Прежде, чем успеваю подумать, бросаюсь к камину и хватаю горсть летучего пороха.
– Транзитный пункт Болгария!
====== Глава 13. Между нами, девочками ======
«Впрочем, что мне сказать тем, кто вряд ли постиг,
Как душа замирает в соцветиях пестрых,
Как столетие взгляда сливается в миг
И как сердце, взорвавшись, взлетает на воздух!
Кто изведал это, тот клянет рассветы,
Разрывает ветер на волокна сердце мое,
Плоть горит и тает, кто любил, тот знает –
Ни одна святая, увы, не стоит ее...»
(Канцлер Ги – Письмо тирана Римини Папе Римскому)
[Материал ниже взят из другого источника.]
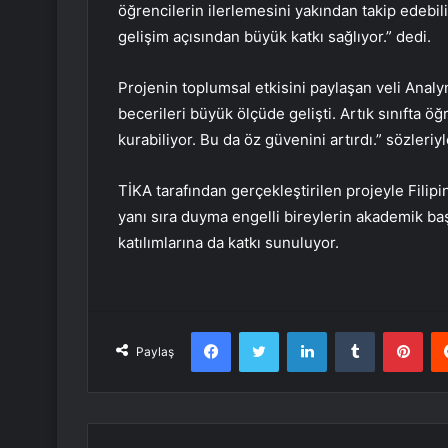
öğrencilerin ilerlemesini yakından takip edebili
gelişim açısından büyük katkı sağlıyor.” dedi.
Projenin toplumsal etkisini paylaşan veli Anal
becerileri büyük ölçüde gelişti. Artık sınıfta ö
kurabiliyor. Bu da öz güvenini artırdı.” sözleriy
TİKA tarafından gerçekleştirilen projeyle Filipin
yanı sıra duyma engelli bireylerin akademik baş
katılımlarına da katkı sunuluyor.
Facebook
Twitter
LinkedIn
Tumblr
Pint
Paylaş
Сколько же здесь народу! С ума можно сойти… Прибыть – не проблема, а вот воспользоваться камином для перемещения куда-нибудь – уже не так легко. Времени нет, придется трансгрессировать. Выбежав на улицу, я быстро нахожу книжный магазин. Нужна карта. Европа – не Россия: то, что для меня – трансгрессия на короткую дистанцию, для европейца – непреодолимое расстояние. Куда я могу трансгрессировать из чертовой Болгарии? Целый стенд с картами стран мира. Здесь и картинки есть, воспользуюсь… Можно двинуть через Бухарест, потом Будапешт, Краков, Варшава, Вильнюс, Рига, Таллинн и, наконец, Питер.
Девятая трансгрессия кряду – меня бы вырвало, да нечем. В Школу впускают без проблем, после стольких-то лет. Наставника нет у себя. И где он ходит в такое-то время?! Одиннадцатый час, между прочим…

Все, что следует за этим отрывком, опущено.